Machine learning is also being used to help make the IT infrastructure stack intelligent, secure, and efficient. Any IT stack produces a massive among of logs that get stored somewhere. Customers pay for storage, but no one actually looks at those logs unless something breaks.  Machine learning helps mine these logs and improve the overall stack.

Databricks is using machine learning to improve Apache Spark itself. They are looking at error messages hitting customers, increase in latencies, etc. “If you look at the RPC messages that are sent to a Big Data cluster, running Apache Spark, how do you detect if it’s getting slower? Even if there is a one millisecond delay, it will have a big impact on the performance of Spark itself.  You can mine those logs that you have collected from the whole Spark computation and then use machine learning to actually optimize the stack itself,” said Ghodsi.

Mixing machine learning with cloud

Cloud, whether public or private, has become an integral part of modern IT infrastructure. Databricks users want to take advantage of the cloud. According to Ghodsi, a lot of Databricks users are using Azure Storage, Cosmos DB, SQL Data Warehouse. These users wanted better integration with Databricks. “We wanted to remove friction and enable these companies to democratize artificial intelligence,” said Ghodsi.

Databricks has partnered with Microsoft to bring Azure to its customers. As a result of combined efforts of the two companies, users get a tightly integrated solution. Ghodsi reinforced that integration is critical because it’s very challenging for enterprise users to build these AI applications. Machine learning doesn’t just happen. You don’t just write the code, and it’s done. You need to go back to the data. You need to combine it with other data sources that are coming from various places. You need to iterate back and forth.

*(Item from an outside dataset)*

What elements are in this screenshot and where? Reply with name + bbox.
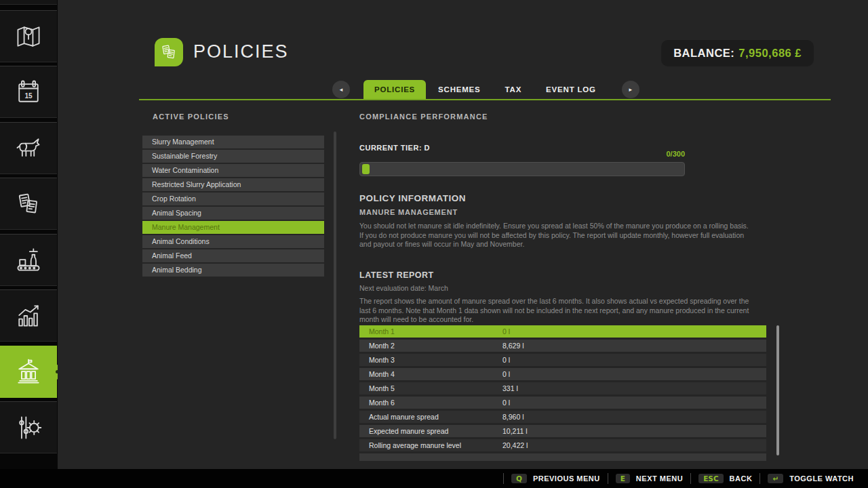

Ghodsi provided an example of the healthcare industry. He mentioned a healthcare player who is using natural language processing for medical records, analyzing and building phenotype databases. Let’s say one patient has type two diabetes. They have the sequenced genome of the patient. The company uses machine learning to combine these two sets of data sources to find out which genome is responsible for which type two diabetes. They can use it to develop better drugs. They are dealing with a large amount of data that needs to run on a secure, compliance and scalable cloud, so they need to leverage the cloud with Apache Spark capabilities.

It’s future proof

Machine learning is going to play a massive role in the coming years. “Machine learning is going to create many new jobs,” said Ghodsi. “Putting my UC Berkeley hat on, I see tremendous interest from the students who want to study machine learning. We are going to see a generation of data scientists that doesn’t yet exist. They will think of things that you and I are not smart enough to think of. The next generation will come up with even better technologies and ideas.”